I’ve been studying the history of women formally since 2005. I was a Women’s Studies student at the University of Arizona, specializing in the history of women in the western United States. I became deeply interested in how the West was marketed as a place and an idea, and how that intersected with the stories of women. I continued that interest as an American Studies graduate student. I did a master’s thesis project that looked at how the Women’s Land Army was marketed and how that marketing differed from their actual lived experience. The Women’s Land Army were the Rosie the Riveters of the farm during World War I and World War II. They were a large, organized group that enabled women for a time to reconfigure their lives and work experiences. The question became whether that lasted beyond the wars or not. This exhibit was a return to some of those same questions. Working with the marketing materials was my favorite part. I think that images are used to tell so many stories that don’t actually play out in reality. I’m interested in how the images are used and why they are selected to tell particular narratives.
Were you surprised by anything you found out during your research for this exhibit?
Dentistry was one of the fields that surprised me. I didn’t realize that even the equipment used in that profession had to be adjusted because it was predominantly made for men’s bodies. Women in dentistry also only earn 65 cents for every dollar a man makes. Only 13 cents of that gap can be attributed to differences in experience levels, specialty, and hours worked. I would like to see that change.
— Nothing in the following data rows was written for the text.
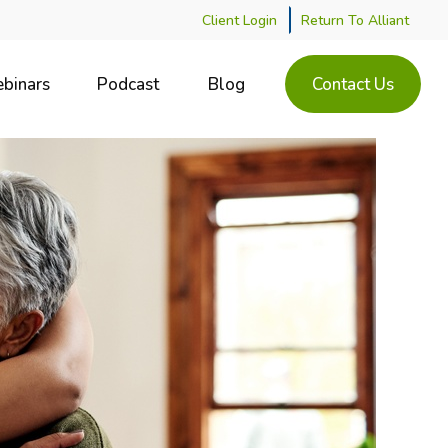
Client Login
Return To Alliant
binars
Podcast
Blog
Contact Us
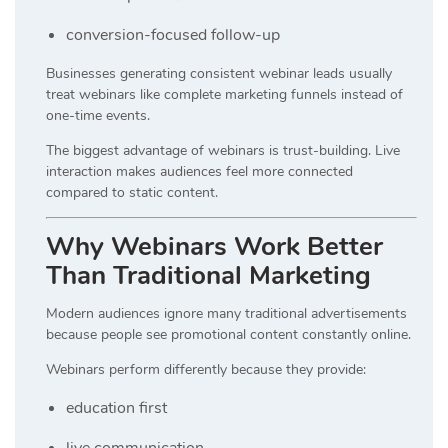
conversion-focused follow-up
Businesses generating consistent webinar leads usually
treat webinars like complete marketing funnels instead of
one-time events.
The biggest advantage of webinars is trust-building. Live
interaction makes audiences feel more connected
compared to static content.
Why Webinars Work Better
Than Traditional Marketing
Modern audiences ignore many traditional advertisements
because people see promotional content constantly online.
Webinars perform differently because they provide:
education first
live communication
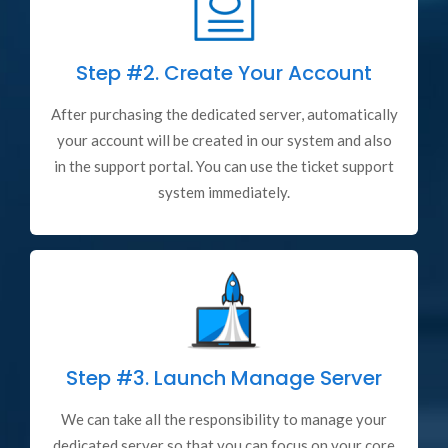
Step #2.
Create Your Account
After purchasing the dedicated server, automatically
your account will be created in our system and also
in the support portal. You can use the ticket support
system immediately.
Step #3.
Launch Manage Server
We can take all the responsibility to manage your
dedicated server so that you can focus on your core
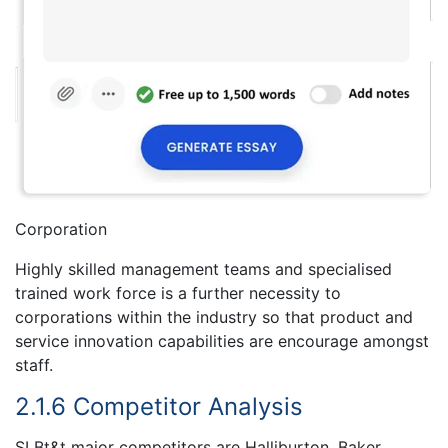
Corporation
Highly skilled management teams and specialised
trained work force is a further necessity to
corporations within the industry so that product and
service innovation capabilities are encourage amongst
staff.
2.1.6 Competitor Analysis
SLBt&t major competitors are Halliburton, Baker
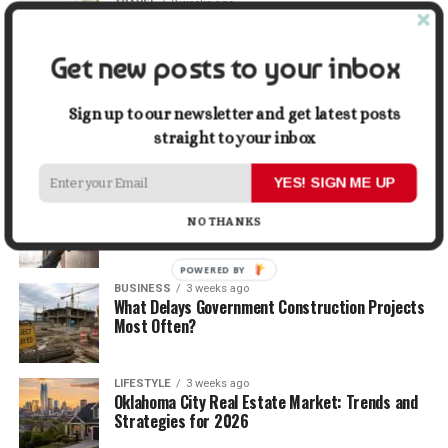
TRAVEL
2 weeks ago
Beyond the Bucket List: Traveling for Growth,
Not Just Photos
Get new posts to your inbox
BUSINESS
2 weeks ago
5 Things Business Owners Need to Know About
Sign up to our newsletter and get latest posts
Cash Flow
straight to your inbox
YES! SIGN ME UP
LIFESTYLE
2 weeks ago
The Future of Home Living: Things That Are
NO THANKS
Changing Everyday Comfort
POWERED BY
BUSINESS
3 weeks ago
What Delays Government Construction Projects
Most Often?
LIFESTYLE
3 weeks ago
Oklahoma City Real Estate Market: Trends and
Strategies for 2026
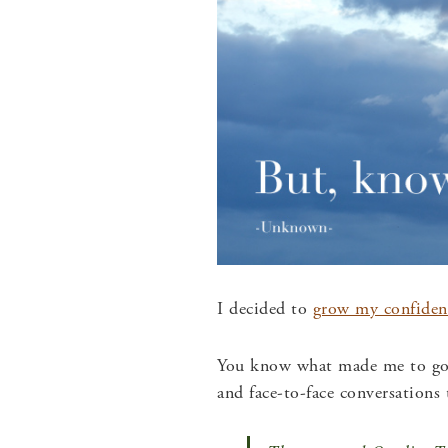
I decided to
grow my confiden
You know what made me to go f
and face-to-face conversations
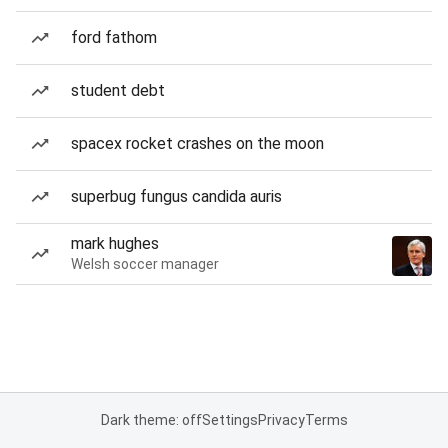
ford fathom
student debt
spacex rocket crashes on the moon
superbug fungus candida auris
mark hughes
Welsh soccer manager
Dark theme: off
Settings
Privacy
Terms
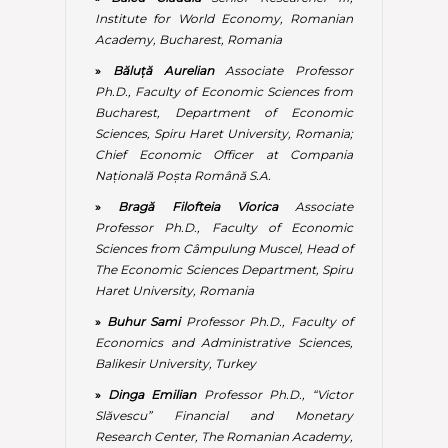
Haret University, Romania
»
Buhur Sami
Professor Ph.D., Faculty of
Economics and Administrative Sciences,
Balikesir University, Turkey
»
Dinga Emilian
Professor Ph.D., “Victor
Slăvescu” Financial and Monetary
Research Center, The Romanian Academy,
Bucharest, Romania
»
Dobrescu M Emilian
Professor Ph.D.,
Scientific Secretary of the Economic and
Legal Sciences Department, The
Romanian Academy, Bucharest, Romania
»
Dragan Ilic
Professor Ph.D., Head of
International Relations Department,
University Business Academy (UBA), Novi
Sad, Republic of Serbia
»
Dragomir Robert
Associate Professor
Ph.D., The Faculty of Economic Sciences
It’s hard for a curator to pick “favorites” in an exhibit. But if you just had to pick a favorite item, what would it be?
I think my favorite photo is of Carol Lindeman in LaGrande. I love the cowboy boots she is wearing. The photo ties together my own interests in the West with a woman getting out there and pursuing her career. One of Dr. Lindeman’s first projects as Dean of the School of Nursing was a tour of Oregon to determine the role of the School of Nursing. LaGrande was home to the first branch campus.
While the Library’s physical spaces will be closed to the public starting the week of March 23rd, we encourage you to visit both the digital exhibit & related digital collection for an engaging perspective on women in the health sciences, available online 24/7 from anywhere. We will update the exhibit platform and the Library website when public access to the Library resumes and the physical portion of the exhibit will be available to view in person.